Wie sehen Sie die Rolle der Frau in der römisch-katholis­chen Kirche?
In meinen ver­schiede­nen Rollen habe ich erfahren, dass ich als Frau sehr vieles abso­lut gle­ich­berechtigt mit­gestal­ten kann. Für mich war das eine schöne Erfahrung, die in unserem Bis­tum möglich, jedoch nicht selb­stver­ständlich ist. Aber das ist und bleibt ein The­ma. Alle find­en es wun­der­bar, dass Frauen in ver­schiede­nen Gremien und Stufen gute Arbeit leis­ten. Den­noch ist für die Leitungsebene der Kirche nur das Geschlecht auss­chlaggebend. Darunter lei­det die Glaub­würdigkeit der Kirche, das ist meines Eracht­ens heutzu­tage so nicht mehr ver­mit­tel­bar.

Gibt es etwas, das Sie Ihrer Nach­fol­gerin oder Ihrem Nach­fol­ger mit auf den Weg geben möcht­en?

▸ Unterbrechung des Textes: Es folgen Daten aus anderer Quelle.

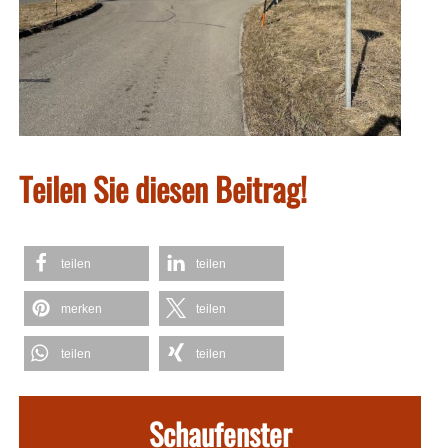
Teilen Sie diesen Beitrag!
teilen
teilen
merken
teilen
teilen
teilen
Schaufenster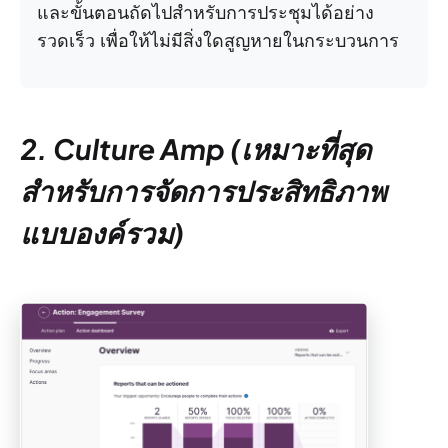
และขั้นตอนถัดไปสำหรับการประชุมได้อย่าง
รวดเร็ว เพื่อให้ไม่มีสิ่งใดสูญหายในกระบวนการ
2. Culture Amp (เหมาะที่สุด
สำหรับการจัดการประสิทธิภาพ
แบบองค์รวม)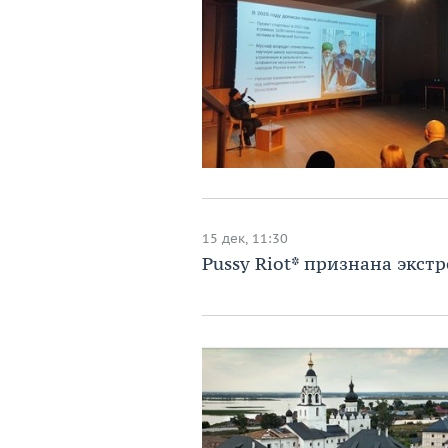
15 дек, 11:30
Pussy Riot* признана экст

Ich wün­sche ihr oder ihm Lei­den­schaft für das, was kat­e­chetisch Tätige vor Ort leis­ten. Die Reli­gion­slehrerin oder der Reli­gion­slehrer ist manch­mal noch der einzige Kon­takt zur Kirche. Zudem erwarte ich einen grossen Ein­satz dafür, die Men­schen best­möglich zu unter­stützen, die hier arbeit­en oder die sich in Aus- und Weit­er­bil­dung auf den Weg machen. Und dann wün­sche ich Begeis­terung für ein ver­net­ztes Unter­wegs­sein als Lan­deskirche mit dem Bis­tum, in der Ökumene und auch mit den kan­tonalen Stellen.

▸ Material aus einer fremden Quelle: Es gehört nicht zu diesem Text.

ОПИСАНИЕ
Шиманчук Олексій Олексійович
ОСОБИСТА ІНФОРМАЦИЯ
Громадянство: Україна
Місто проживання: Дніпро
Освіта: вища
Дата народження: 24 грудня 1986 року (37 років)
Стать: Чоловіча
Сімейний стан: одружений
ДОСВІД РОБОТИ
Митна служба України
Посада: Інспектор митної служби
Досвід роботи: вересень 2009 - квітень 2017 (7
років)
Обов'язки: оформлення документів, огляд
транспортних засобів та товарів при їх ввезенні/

In welche Rich­tung wird es für Sie weit­erge­hen?
Ich bin jet­zt noch in mein­er Stan­dortbes­tim­mung. Im Kirchen­rat bleibe ich bis Ende Jahr und führe auch mein Engage­ment im Pflegezen­trum weit­er. Aber da jet­zt über­all erfahrene Leute gesucht wer­den, bin ich in der lux­u­riösen Lage, für die Zukun­ft aus­suchen zu dür­fen, wo ich meine Schw­er­punk­te set­zen möchte. Ich habe sehr gerne im Kirchen­rat, in der Pfar­rei und in der Spezialseel­sorge gear­beit­et. Mein Wun­sch ist es auf jeden Fall, mich wieder etwas mehr auf einen Bere­ich zu fokussieren.